Consultation now available by Video and Phone with Electronic signatures

financial-preparedness

Preparing for Unexpected Financial Situations

We are certainly living in unprecedented and uncertain times. It can be tough to know what is coming next week let alone next month. However, even in the best of times, life is unpredictable. There are always unexpected financial situations that could occur at any moment. Your car could break down and need a major repair, your refrigerator could stop working and need to be replaced, or you could become ill or lose your job. These scenarios, and others like them, often happen without warning. So, how can you prepare for something unexpected? If you don’t know what’s going to happen or when it’s going to occur, how can you get ready for it?

Here are some tips.

Have an Emergency Fund

One of the best ways to prepare for an emergency is to have enough savings to deal with one. An emergency fund should be in a relatively easily accessible account (such as in a savings account rather than in a mutual fund or other investment) so it’s available when you need it. If you have a sudden expense, you don’t want to have to wait for an investment to mature or cash out earlier than you expected.

How much should you save in your emergency fund? The amount will vary depending on your situation. If you are the primary earner in your family or if you work in a field where it will likely take a while for you to get a new job, you should aim to save six months of expenses. This means you should have enough saved so you can live off of your savings for six months.

Some people may be able to get away with an emergency fund of only three months, while those who live off of a single income may want to have more saved (perhaps up to a year of expenses).

If you don’t have that much saved, don’t panic. Start building up slowly over time and grow your fund each month. Put a category called “emergency savings” into your budget and pay yourself each month.

Check Your Insurance

Life insurance, health insurance, and other forms of insurance are important. If something were to happen to you, would your family be able to cover costs and life expenses? If you became ill or were injured, could you afford your medical bills? Consider your insurance needs and get a policy that works for you.

Have an “Emergency Budget”

Consider putting together an “emergency budget” that you’ll use if something unexpected happens (like a job loss). When something bad happens, it can be tough to think clearly. If you prepare a budget that involves reducing costs and only spending on the necessities, you’ll be able to put it into action right away without too much thought when you need it.
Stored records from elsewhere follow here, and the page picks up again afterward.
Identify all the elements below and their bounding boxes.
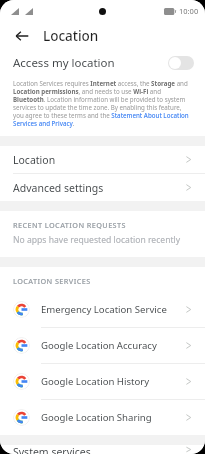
staticText: RECENT LOCATION REQUESTS [13, 220, 126, 230]
staticText: 10:00 [179, 6, 199, 16]
button[interactable]: Back [12, 26, 32, 46]
staticText: Google Location Accuracy [41, 339, 157, 352]
staticText: Google Location Sharing [41, 411, 152, 424]
button[interactable]: Google Location Accuracy [0, 328, 205, 363]
staticText: Location Services requires Internet acce… [13, 79, 193, 127]
button[interactable]: Access my location toggle [168, 56, 194, 70]
button[interactable]: Google Location Sharing [0, 400, 205, 435]
button[interactable]: System services [0, 445, 205, 454]
button[interactable]: Advanced settings [0, 174, 205, 201]
button[interactable]: Access my location [0, 49, 205, 77]
staticText: Google Location History [41, 375, 150, 388]
staticText: LOCATION SERVICES [13, 276, 91, 286]
staticText: No apps have requested location recently [13, 234, 181, 246]
staticText: Location [43, 27, 99, 45]
staticText: Access my location [13, 55, 115, 71]
staticText: Location [13, 153, 56, 167]
button[interactable]: Location [0, 146, 205, 173]
staticText: Emergency Location Service [41, 303, 167, 316]
staticText: Advanced settings [13, 181, 104, 195]
staticText: System services [13, 445, 91, 454]
button[interactable]: Emergency Location Service [0, 292, 205, 327]
button[interactable]: Google Location History [0, 364, 205, 399]
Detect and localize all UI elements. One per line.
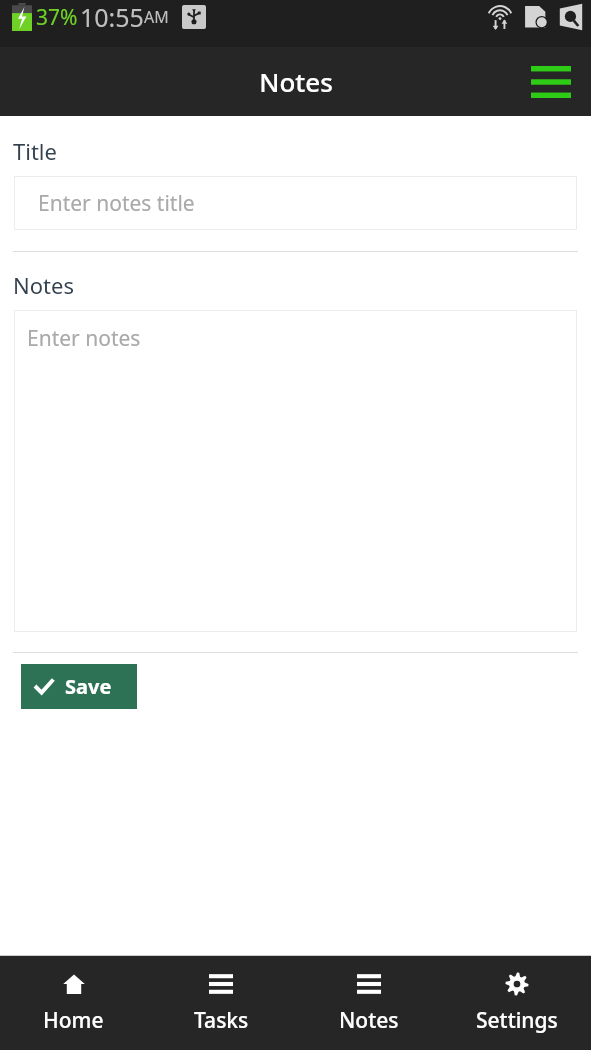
button[interactable]: Settings xyxy=(443,956,591,1050)
staticText: Notes xyxy=(13,270,74,300)
staticText: Enter notes xyxy=(27,324,141,353)
button[interactable]: Notes xyxy=(295,956,443,1050)
staticText: Notes xyxy=(339,1006,399,1035)
staticText: Notes xyxy=(259,64,333,99)
staticText: 37% xyxy=(36,3,78,32)
button[interactable]: Menu xyxy=(525,56,577,108)
staticText: Settings xyxy=(476,1006,558,1035)
staticText: Save xyxy=(65,673,112,700)
staticText: Home xyxy=(43,1006,104,1035)
staticText: Title xyxy=(13,136,57,166)
button[interactable]: Save xyxy=(21,664,137,709)
staticText: 10:55 xyxy=(80,0,144,34)
staticText: Enter notes title xyxy=(38,189,195,218)
button[interactable]: Enter notes title xyxy=(14,176,577,230)
staticText: AM xyxy=(144,6,169,28)
button[interactable]: Home xyxy=(0,956,147,1050)
staticText: Tasks xyxy=(194,1006,249,1035)
button[interactable]: Tasks xyxy=(147,956,295,1050)
button[interactable]: Enter notes xyxy=(14,310,577,632)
In your emergency your budget, you’ll want to reduce your spending drastically. Cut out anything that isn’t an absolute need and avoid spending on any unnecessary expenses. This budget won’t be something that you’ll want to live off of for a very long time, but it could be something that could save you if you end up in an unfortunate financial situation.

Avoid Debt

It’s a good idea to avoid debt in general. You want to make sure you do not borrow more than you can afford to repay, since this can lead to potential debt problems. However, in challenging economic times, bills that were once affordable can become difficult to deal with. This is why it’s important to pay off your debts quickly, if possible. By paying off debt now, when you can afford it, you’ll save yourself from dealing with high debt payments in the future.

Not only will reducing your debt make it easier for you to afford your monthly expenses, but you’ll also save money on interest.
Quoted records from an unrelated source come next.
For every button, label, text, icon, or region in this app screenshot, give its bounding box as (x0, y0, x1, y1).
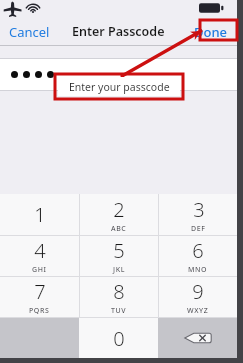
button[interactable]: 9 (159, 277, 237, 317)
staticText: 8 (113, 278, 125, 305)
staticText: GHI (32, 265, 47, 275)
staticText: Enter your passcode (69, 80, 170, 94)
staticText: TUV (111, 306, 127, 316)
staticText: 0 (113, 325, 125, 352)
button[interactable]: 8 (80, 277, 158, 317)
button[interactable]: 0 (79, 318, 158, 358)
button[interactable]: 5 (80, 236, 158, 276)
button[interactable] (0, 59, 237, 90)
staticText: 3 (193, 196, 205, 223)
staticText: MNO (188, 265, 208, 275)
staticText: JKL (113, 265, 125, 275)
staticText: 7 (34, 278, 46, 305)
staticText: Done (194, 23, 228, 41)
staticText: ABC (111, 224, 127, 234)
staticText: 9 (192, 278, 204, 305)
staticText: Cancel (9, 23, 50, 41)
button[interactable]: Done (190, 19, 232, 45)
button[interactable]: 2 (80, 194, 158, 235)
staticText: 1 (34, 201, 46, 228)
staticText: 5 (113, 237, 125, 264)
button[interactable]: Delete (158, 318, 237, 358)
staticText: 4 (34, 237, 46, 264)
staticText: Enter Passcode (72, 23, 165, 40)
staticText: WXYZ (187, 306, 209, 316)
staticText: PQRS (29, 306, 50, 316)
button[interactable]: 4 (0, 236, 79, 276)
staticText: DEF (191, 224, 206, 234)
button[interactable]: 3 (159, 194, 237, 235)
button[interactable]: 1 (0, 194, 79, 235)
button[interactable]: 7 (0, 277, 79, 317)
button[interactable]: Cancel (5, 19, 54, 45)
staticText: 2 (113, 196, 125, 223)
button[interactable]: 6 (159, 236, 237, 276)
staticText: 6 (192, 237, 204, 264)
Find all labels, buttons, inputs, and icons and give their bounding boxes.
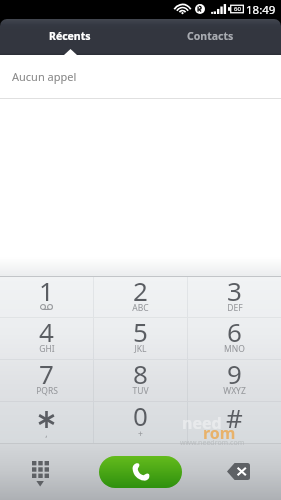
staticText: GHI xyxy=(39,343,55,355)
staticText: MNO xyxy=(224,343,245,355)
staticText: 9 xyxy=(227,356,242,391)
staticText: need xyxy=(182,412,222,434)
button[interactable]: 4 xyxy=(0,318,93,359)
button[interactable]: Contacts xyxy=(140,19,281,55)
staticText: JKL xyxy=(134,343,147,355)
staticText: 6 xyxy=(227,314,242,349)
staticText: 2 xyxy=(133,273,148,308)
staticText: Aucun appel xyxy=(12,69,77,84)
button[interactable]: Show dialpad xyxy=(0,443,81,500)
staticText: , xyxy=(45,428,48,440)
staticText: 5 xyxy=(133,314,148,349)
staticText: Récents xyxy=(49,29,91,43)
staticText: www.needrom.com xyxy=(180,438,245,448)
button[interactable]: 6 xyxy=(188,318,281,359)
staticText: PQRS xyxy=(36,385,58,397)
staticText: + xyxy=(138,428,143,440)
staticText: 3 xyxy=(227,273,242,308)
button[interactable]: # xyxy=(188,402,281,443)
staticText: 60 xyxy=(234,5,241,13)
staticText: 8 xyxy=(133,356,148,391)
button[interactable]: 2 xyxy=(94,277,187,317)
button[interactable]: 3 xyxy=(188,277,281,317)
staticText: ABC xyxy=(132,302,149,314)
button[interactable]: 8 xyxy=(94,360,187,401)
button[interactable]: Aucun appel xyxy=(0,55,281,98)
staticText: 18:49 xyxy=(246,2,276,16)
button[interactable]: Récents xyxy=(0,19,140,55)
button[interactable]: 5 xyxy=(94,318,187,359)
staticText: # xyxy=(226,400,243,435)
button[interactable]: Call xyxy=(99,456,182,488)
button[interactable]: 9 xyxy=(188,360,281,401)
staticText: Contacts xyxy=(187,29,234,43)
button[interactable]: 7 xyxy=(0,360,93,401)
button[interactable]: 0 xyxy=(94,402,187,443)
staticText: 1 xyxy=(39,273,54,308)
button[interactable]: 1 xyxy=(0,277,93,317)
button[interactable]: Backspace xyxy=(182,443,281,500)
staticText: rom xyxy=(203,422,236,444)
button[interactable]: , xyxy=(0,402,93,443)
staticText: DEF xyxy=(227,302,243,314)
staticText: TUV xyxy=(132,385,149,397)
staticText: 0 xyxy=(133,398,148,433)
staticText: 4 xyxy=(39,314,54,349)
staticText: 7 xyxy=(39,356,54,391)
staticText: WXYZ xyxy=(223,385,246,397)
To reduce your debt, look at all the debts you have. Figure out how much you owe on each one. Then rank your debts by how much they are costing. Credit card debts are usually some of the costliest debts to carry, since most credit cards have relatively high interest rates.
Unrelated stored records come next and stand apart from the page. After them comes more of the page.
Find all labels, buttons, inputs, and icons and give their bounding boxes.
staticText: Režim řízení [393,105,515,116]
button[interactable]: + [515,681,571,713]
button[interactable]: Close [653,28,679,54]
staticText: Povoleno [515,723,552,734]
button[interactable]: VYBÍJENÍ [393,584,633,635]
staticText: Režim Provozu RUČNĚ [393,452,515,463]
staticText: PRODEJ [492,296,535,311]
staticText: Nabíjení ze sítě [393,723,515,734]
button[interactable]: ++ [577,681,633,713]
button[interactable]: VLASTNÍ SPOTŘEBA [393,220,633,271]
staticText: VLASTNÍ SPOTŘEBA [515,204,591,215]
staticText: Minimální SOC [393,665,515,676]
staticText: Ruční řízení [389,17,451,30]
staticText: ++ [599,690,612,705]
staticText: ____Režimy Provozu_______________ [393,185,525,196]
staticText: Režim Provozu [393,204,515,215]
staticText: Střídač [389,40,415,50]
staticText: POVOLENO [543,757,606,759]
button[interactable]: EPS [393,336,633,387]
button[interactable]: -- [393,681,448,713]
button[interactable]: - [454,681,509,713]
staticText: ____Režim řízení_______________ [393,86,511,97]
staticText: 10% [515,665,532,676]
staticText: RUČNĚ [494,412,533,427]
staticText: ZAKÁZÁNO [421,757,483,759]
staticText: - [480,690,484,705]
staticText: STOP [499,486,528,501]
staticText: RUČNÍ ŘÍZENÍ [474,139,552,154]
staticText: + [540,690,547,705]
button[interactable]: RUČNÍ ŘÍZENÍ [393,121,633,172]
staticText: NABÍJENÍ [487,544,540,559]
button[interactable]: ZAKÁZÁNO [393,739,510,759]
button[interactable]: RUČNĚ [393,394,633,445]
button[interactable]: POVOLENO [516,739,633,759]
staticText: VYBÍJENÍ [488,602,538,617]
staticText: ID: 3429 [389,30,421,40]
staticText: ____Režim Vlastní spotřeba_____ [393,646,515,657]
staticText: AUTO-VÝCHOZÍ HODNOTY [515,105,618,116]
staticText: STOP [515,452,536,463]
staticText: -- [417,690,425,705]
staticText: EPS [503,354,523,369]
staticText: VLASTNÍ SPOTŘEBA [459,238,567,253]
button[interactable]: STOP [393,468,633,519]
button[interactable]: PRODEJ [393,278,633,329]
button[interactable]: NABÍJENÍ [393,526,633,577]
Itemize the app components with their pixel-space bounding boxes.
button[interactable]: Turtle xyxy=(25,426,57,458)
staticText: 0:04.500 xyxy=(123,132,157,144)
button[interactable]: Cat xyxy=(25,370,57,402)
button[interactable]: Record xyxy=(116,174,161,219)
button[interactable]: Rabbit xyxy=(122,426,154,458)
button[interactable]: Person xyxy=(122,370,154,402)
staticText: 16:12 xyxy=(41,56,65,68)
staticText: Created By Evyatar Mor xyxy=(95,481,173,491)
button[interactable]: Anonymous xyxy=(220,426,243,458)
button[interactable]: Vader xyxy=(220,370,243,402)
Once you know which debt is the most expensive, focus on paying this one down first. Whatever extra money you have each month, put it towards eliminating your costliest debt. Once that one is paid off, focus on the debt that is now the costliest and carry on until all of your debts are paid.

Ideally, you will want to focus equally on debt repayment and saving for emergencies, but how you approach the situation will depend on your specific financial circumstances.